Working data -

····················

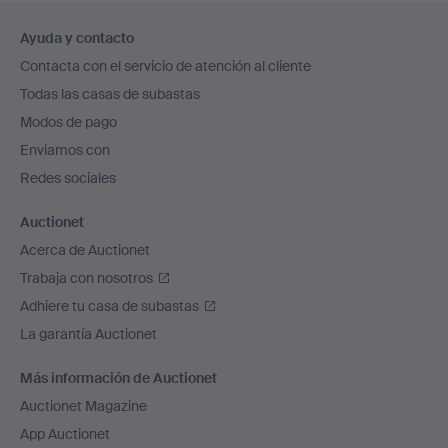
Navegación
Ayuda y contacto
en
Contacta con el servicio de atención al cliente
el
Todas las casas de subastas
pie
Modos de pago
de
Enviamos con
página
Redes sociales
Auctionet
Acerca de Auctionet
Trabaja con nosotros
Adhiere tu casa de subastas
La garantía Auctionet
Más información de Auctionet
Auctionet Magazine
App Auctionet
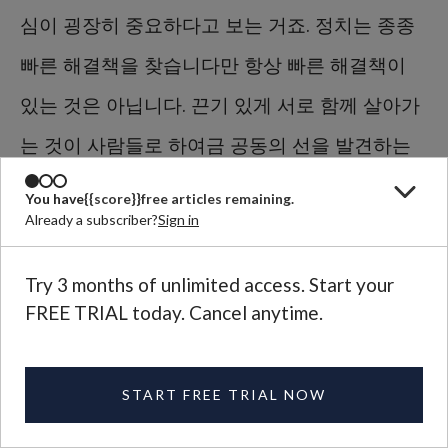
심이 굉장히 중요하다고 보는 거죠. 정치는 종종
빠른 해결책을 찾습니다만 항상 빠른 해결책이
있는 것은 아닙니다. 끈기 있게 서로 함께 살아가
는 것이 사람들로 하여금 공동의 선을 발견하는
걸 가능케 하지요. 그런 면에서 볼 때 말씀하신 지
You have
{{score}}
free articles remaining.
Already a subscriber?
Sign in
역주의 같은 것이 가톨릭 사회 회칙에서 강조되
었지요. 저는 상당히 의의가 있다고 생각합니다.
Try 3 months of unlimited access. Start your
물론 가정이 가장 지역적인 사회집단이지요. 이
FREE TRIAL today. Cancel anytime.
사회 회칙들은 가족이 도덕적이고 건설적인 방법
으로 세상에 생명을 불어넣을 수 있다고 이해합
START FREE TRIAL NOW
니다. 이것이 정치의 핵심입니다.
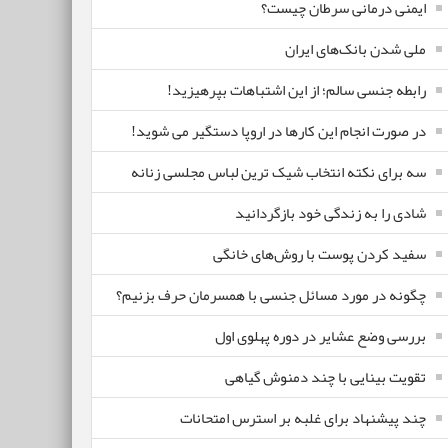
ایمنی درمانی سرطان چیست؟
ملی شدن بانک‌های ایران
رابطه جنسی سالم؛ از این اشتباهات بپرهیزید!
در صورت انجام این کارها در اروپا دستگیر می شوید!
سه برای نکته انتخاب شیک ترین لباس مجلسی زنانه
شادی را به زندگی خود بازگردانید
سفید کردن پوست با روش‌های خانگی
چگونه در مورد مسائل جنسی با همسرمان حرف بزنیم؟
بررسی وضع عشایر در دوره پهلوی اول
تقویت بینایی با چند دمنوش گیاهی
چند پیشنهاد برای غلبه بر استرس امتحانات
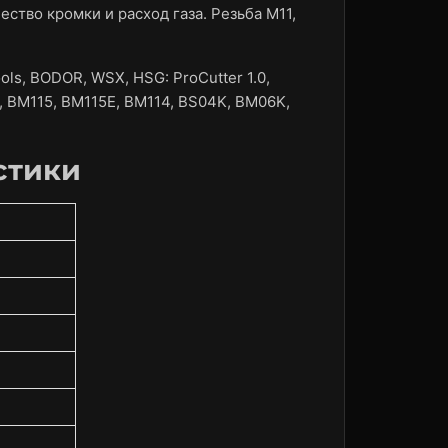
ство кромки и расход газа. Резьба M11,
ls, BODOR, WSX, HSG: ProCutter 1.0,
4E, BM115, BM115E, BM114, BS04K, BM06K,
стики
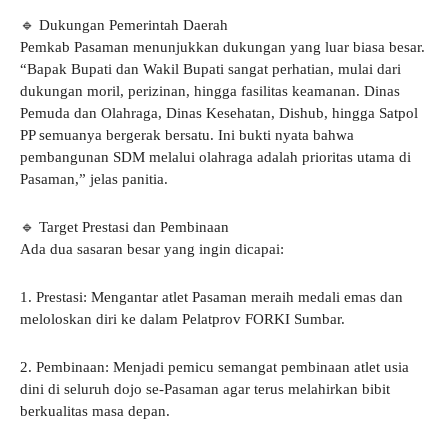
🔹 Dukungan Pemerintah Daerah
Pemkab Pasaman menunjukkan dukungan yang luar biasa besar.
“Bapak Bupati dan Wakil Bupati sangat perhatian, mulai dari
dukungan moril, perizinan, hingga fasilitas keamanan. Dinas
Pemuda dan Olahraga, Dinas Kesehatan, Dishub, hingga Satpol
PP semuanya bergerak bersatu. Ini bukti nyata bahwa
pembangunan SDM melalui olahraga adalah prioritas utama di
Pasaman,” jelas panitia.
🔹 Target Prestasi dan Pembinaan
Ada dua sasaran besar yang ingin dicapai:
1. Prestasi: Mengantar atlet Pasaman meraih medali emas dan
meloloskan diri ke dalam Pelatprov FORKI Sumbar.
2. Pembinaan: Menjadi pemicu semangat pembinaan atlet usia
dini di seluruh dojo se-Pasaman agar terus melahirkan bibit
berkualitas masa depan.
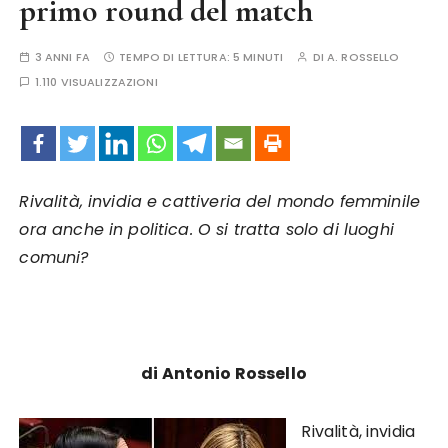
primo round del match
3 ANNI FA
TEMPO DI LETTURA:
5 MINUTI
DI
A. ROSSELLO
1.110 VISUALIZZAZIONI
Rivalità, invidia e cattiveria del mondo femminile
ora anche in politica. O si tratta solo di luoghi
comuni?
di Antonio Rossello
Rivalità, invidia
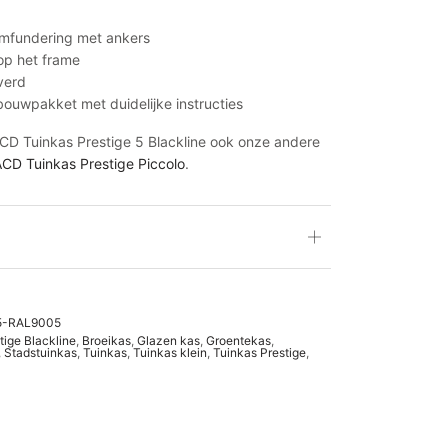
umfundering met ankers
 op het frame
everd
bouwpakket met duidelijke instructies
ACD Tuinkas Prestige 5 Blackline ook onze andere
CD Tuinkas Prestige Piccolo
.
5-RAL9005
ige Blackline
,
Broeikas
,
Glazen kas
,
Groentekas
,
,
Stadstuinkas
,
Tuinkas
,
Tuinkas klein
,
Tuinkas Prestige
,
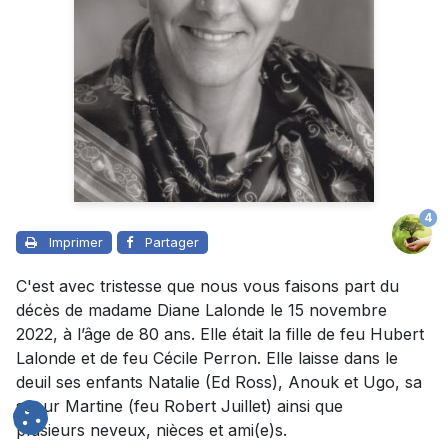
4
Imprimer
Partager
C'est avec tristesse que nous vous faisons part du
décès de madame Diane Lalonde le 15 novembre
2022, à l’âge de 80 ans. Elle était la fille de feu Hubert
Lalonde et de feu Cécile Perron. Elle laisse dans le
deuil ses enfants Natalie (Ed Ross), Anouk et Ugo, sa
soeur Martine (feu Robert Juillet) ainsi que
plusieurs neveux, nièces et ami(e)s.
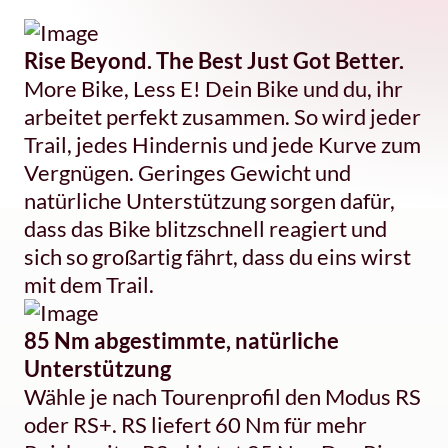
Rise Beyond. The Best Just Got Better.
More Bike, Less E! Dein Bike und du, ihr
arbeitet perfekt zusammen. So wird jeder
Trail, jedes Hindernis und jede Kurve zum
Vergnügen. Geringes Gewicht und
natürliche Unterstützung sorgen dafür,
dass das Bike blitzschnell reagiert und
sich so großartig fährt, dass du eins wirst
mit dem Trail.
85 Nm abgestimmte, natürliche
Unterstützung
Wähle je nach Tourenprofil den Modus RS
oder RS+. RS liefert 60 Nm für mehr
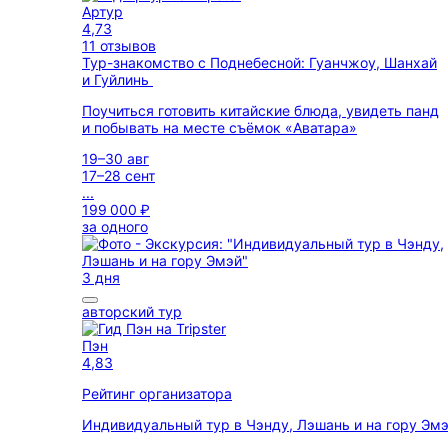
Артур
4,73
11 отзывов
Тур-знакомство с Поднебесной: Гуанчжоу, Шанхай
и Гуйлинь
Поучиться готовить китайские блюда, увидеть панд
и побывать на месте съёмок «Аватара»
19–30 авг
17–28 сент
...
199 000 ₽
за одного
3 дня
авторский тур
Пэн
4,83
Рейтинг организатора
Индивидуальный тур в Чэнду, Лэшань и на гору Эм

····················

What you are asked to do -
A verbatim transcription of the records, pictures excluded, is the required output.

Answer to the problem -
Navegación
Ayuda y contacto
en
Contacta con el servicio de atención al cliente
el
Todas las casas de subastas
pie
Modos de pago
de
Enviamos con
página
Redes sociales
Auctionet
Acerca de Auctionet
Trabaja con nosotros
Adhiere tu casa de subastas
La garantía Auctionet
Más información de Auctionet
Auctionet Magazine
App Auctionet
심이 굉장히 중요하다고 보는 거죠. 정치는 종종
빠른 해결책을 찾습니다만 항상 빠른 해결책이
있는 것은 아닙니다. 끈기 있게 서로 함께 살아가
는 것이 사람들로 하여금 공동의 선을 발견하는
걸 가능케 하지요. 그런 면에서 볼 때 말씀하신 지
You have
{{score}}
free articles remaining.
Already a subscriber?
Sign in
역주의 같은 것이 가톨릭 사회 회칙에서 강조되
었지요. 저는 상당히 의의가 있다고 생각합니다.
Try 3 months of unlimited access. Start your
물론 가정이 가장 지역적인 사회집단이지요. 이
FREE TRIAL today. Cancel anytime.
사회 회칙들은 가족이 도덕적이고 건설적인 방법
으로 세상에 생명을 불어넣을 수 있다고 이해합
START FREE TRIAL NOW
니다. 이것이 정치의 핵심입니다.
ایمنی درمانی سرطان چیست؟
ملی شدن بانک‌های ایران
رابطه جنسی سالم؛ از این اشتباهات بپرهیزید!
در صورت انجام این کارها در اروپا دستگیر می شوید!
سه برای نکته انتخاب شیک ترین لباس مجلسی زنانه
شادی را به زندگی خود بازگردانید
سفید کردن پوست با روش‌های خانگی
چگونه در مورد مسائل جنسی با همسرمان حرف بزنیم؟
بررسی وضع عشایر در دوره پهلوی اول
تقویت بینایی با چند دمنوش گیاهی
چند پیشنهاد برای غلبه بر استرس امتحانات
ство кромки и расход газа. Резьба M11,
ls, BODOR, WSX, HSG: ProCutter 1.0,
4E, BM115, BM115E, BM114, BS04K, BM06K,
стики
🔹 Dukungan Pemerintah Daerah
Pemkab Pasaman menunjukkan dukungan yang luar biasa besar.
“Bapak Bupati dan Wakil Bupati sangat perhatian, mulai dari
dukungan moril, perizinan, hingga fasilitas keamanan. Dinas
Pemuda dan Olahraga, Dinas Kesehatan, Dishub, hingga Satpol
PP semuanya bergerak bersatu. Ini bukti nyata bahwa
pembangunan SDM melalui olahraga adalah prioritas utama di
Pasaman,” jelas panitia.
🔹 Target Prestasi dan Pembinaan
Ada dua sasaran besar yang ingin dicapai:
1. Prestasi: Mengantar atlet Pasaman meraih medali emas dan
meloloskan diri ke dalam Pelatprov FORKI Sumbar.
2. Pembinaan: Menjadi pemicu semangat pembinaan atlet usia
dini di seluruh dojo se-Pasaman agar terus melahirkan bibit
berkualitas masa depan.
primo round del match
3 ANNI FA
TEMPO DI LETTURA:
5 MINUTI
DI
A. ROSSELLO
1.110 VISUALIZZAZIONI
Rivalità, invidia e cattiveria del mondo femminile
ora anche in politica. O si tratta solo di luoghi
comuni?
di Antonio Rossello
Rivalità, invidia
umfundering met ankers
 op het frame
everd
bouwpakket met duidelijke instructies
ACD Tuinkas Prestige 5 Blackline ook onze andere
CD Tuinkas Prestige Piccolo
.
5-RAL9005
ige Blackline
,
Broeikas
,
Glazen kas
,
Groentekas
,
,
Stadstuinkas
,
Tuinkas
,
Tuinkas klein
,
Tuinkas Prestige
,
4
Imprimer
Partager
C'est avec tristesse que nous vous faisons part du
décès de madame Diane Lalonde le 15 novembre
2022, à l’âge de 80 ans. Elle était la fille de feu Hubert
Lalonde et de feu Cécile Perron. Elle laisse dans le
deuil ses enfants Natalie (Ed Ross), Anouk et Ugo, sa
soeur Martine (feu Robert Juillet) ainsi que
plusieurs neveux, nièces et ami(e)s.
Rise Beyond. The Best Just Got Better.
More Bike, Less E! Dein Bike und du, ihr
arbeitet perfekt zusammen. So wird jeder
Trail, jedes Hindernis und jede Kurve zum
Vergnügen. Geringes Gewicht und
natürliche Unterstützung sorgen dafür,
dass das Bike blitzschnell reagiert und
sich so großartig fährt, dass du eins wirst
mit dem Trail.
85 Nm abgestimmte, natürliche
Unterstützung
Wähle je nach Tourenprofil den Modus RS
oder RS+. RS liefert 60 Nm für mehr
Артур
4,73
11 отзывов
Тур-знакомство с Поднебесной: Гуанчжоу, Шанхай
и Гуйлинь
Поучиться готовить китайские блюда, увидеть панд
и побывать на месте съёмок «Аватара»
19–30 авг
17–28 сент
...
199 000 ₽
за одного
3 дня
авторский тур
Пэн
4,83
Рейтинг организатора
Индивидуальный тур в Чэнду, Лэшань и на гору Эм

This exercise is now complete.